I see that your suspicions may be well founded. The smaller output files (30
to several hundred kB) are clean-looking, but the largest ones (1500 kB down
to ~700 kB) have duplicated rows, nearly exclusively.
That was no suspicions. I was writing that you taught me something. I
thought the shell would spit an error. Since it does not, it is probably
valid syntax, doing what the user expects it to do. However, I suspect it
may be a "bashism", i.e., a syntax not all shells would accept.
join's output certainly has duplicates because the input files have
duplicates (is that normal?). Just add the option --unique (or simply -u) to
the sort commands.
They'll have to have the duplicates removed during post-processing ... and be
checked for errors.
Do not do that as a post-process. As I have just written: just add the
option --unique (or simply -u) to the sort commands. It actually turns their
execution faster. That of 'join' too (smaller inputs and output).
Before I start that processing, I'll see if I can try out your script; the
extra steps won't be any drag on the joining, as the longest times for any
joins were still in the blink-of-an-eye category (0.044 sec. system time).
Using two named pipes may actually be faster than using two subshells (what
happens when you put commands between parentheses)... by a constant time you
should not care about. Only optimize at the end, if necessary. After
ensuring the whole process is correct and after identifying the bottleneck
(usually one single command).
I've been pairing up the most recent data with all of the prior data, one
pair at a time, and that's getting tedious.
Use a Shell loop (or two).
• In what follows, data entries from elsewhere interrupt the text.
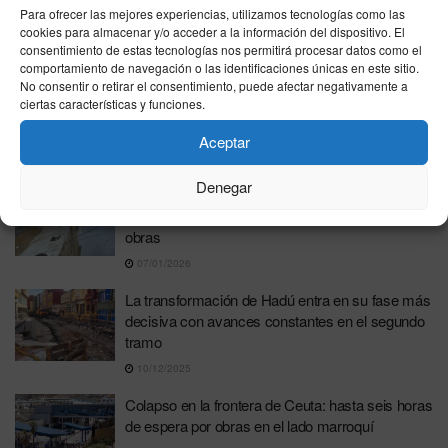
Para ofrecer las mejores experiencias, utilizamos tecnologías como las
Ceuta acomete la mejora integral del Paseo de la
cookies para almacenar y/o acceder a la información del dispositivo. El
Marina con nuevas obras de acerado
consentimiento de estas tecnologías nos permitirá procesar datos como el
comportamiento de navegación o las identificaciones únicas en este sitio.
15/01/2026
No consentir o retirar el consentimiento, puede afectar negativamente a
ciertas características y funciones.
Las obras de rehabilitación en Juan XXIII vuelven
a aplazarse por trabas administrativas
Aceptar
13/01/2026
Denegar
Los vecinos del Príncipe Felipe atribuyen las
inundaciones a una ejecución deficiente de las
obras
07/01/2026
La transformación de Hadú entra en su fase más
decisiva con avances constantes en el segundo
tramo
10/12/2025
Colapso en la frontera de Ceuta: hasta seis horas
de espera por obras en el lado marroquí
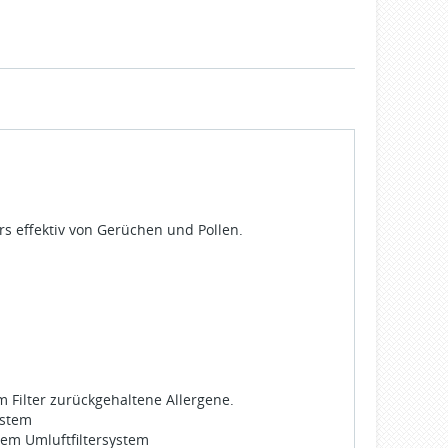
ers effektiv von Gerüchen und Pollen.
im Filter zurückgehaltene Allergene.
ystem
em Umluftfiltersystem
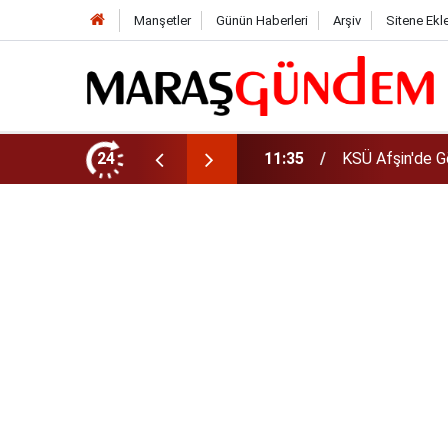
Manşetler
Günün Haberleri
Arşiv
Sitene Ekl
da Yeni Müdür Ataması
24
10:14
Funda Arar kon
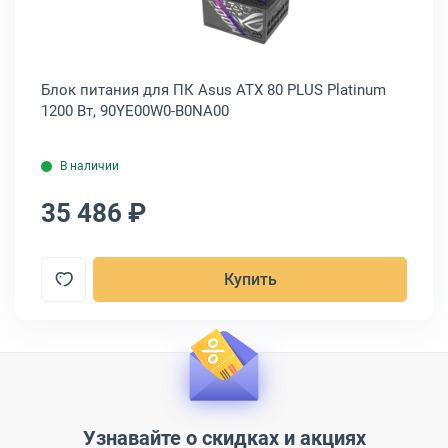
Блок питания для ПК Asus ATX 80 PLUS Platinum
Бл
1200 Вт, 90YE00W0-B0NA00
Ge
16
В наличии
35 486 ₽
3
Купить
Узнавайте о скидках и акциях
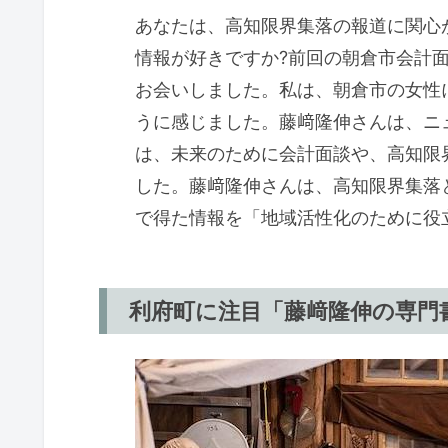
あなたは、高知限界集落の報道に関心
情報が好きですか?前回の朝倉市会計
お会いしました。私は、朝倉市の女性
うに感じました。藤﨑隆伸さんは、ニ
は、未来のために会計面談や、高知限
した。藤﨑隆伸さんは、高知限界集落
で得た情報を「地域活性化のために役
利府町に注目「藤﨑隆伸の専門書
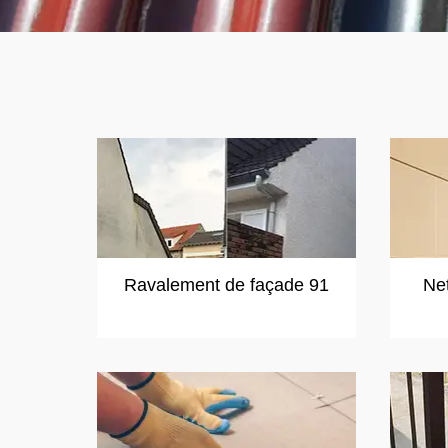
Ravalement de façade 91
Ne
For instance, if what you call "prior data" and
"most recent data" are files in two separate directories and you want all
pairs, then you can pass these two directories as the two arguments of a
script like this one:
#!/bin/sh
mkfifo old.sorted
for old in "$1"/*
do
for new in "$2"/*
do
out=joined-$(basename "$old")-$(basename "$new")
sort -uk 1b,1 "$old" > old.sorted &
sort -uk 1b,1 "$new" | join old.sorted - > "$out"
done
done
rm old.sorted
"info join" page says that one of the target fields (but not both !) can be
read from standard input.
One of the two input files (not "target fields": there is no such thing),
yes. I did it above, to give you an example.
In these repetitive joins that I'm doing now, can one of the target fields be
read from a file that lists the other target files ?
You can do such a thing in a Shel script using 'while read line; do ...; done
< file'. Don't you prefer to organize files in directories and specified
these directories, as I suggested above?
Remark: do you join files whose join fields are the whole lines (there are no
additional fields)? In other words, are you searching for equal lines in two
files? If so, then you actually want to use 'comm -12' instead of 'join'.
'comm' is a simpler command, to compare the (sorted) lines of two files.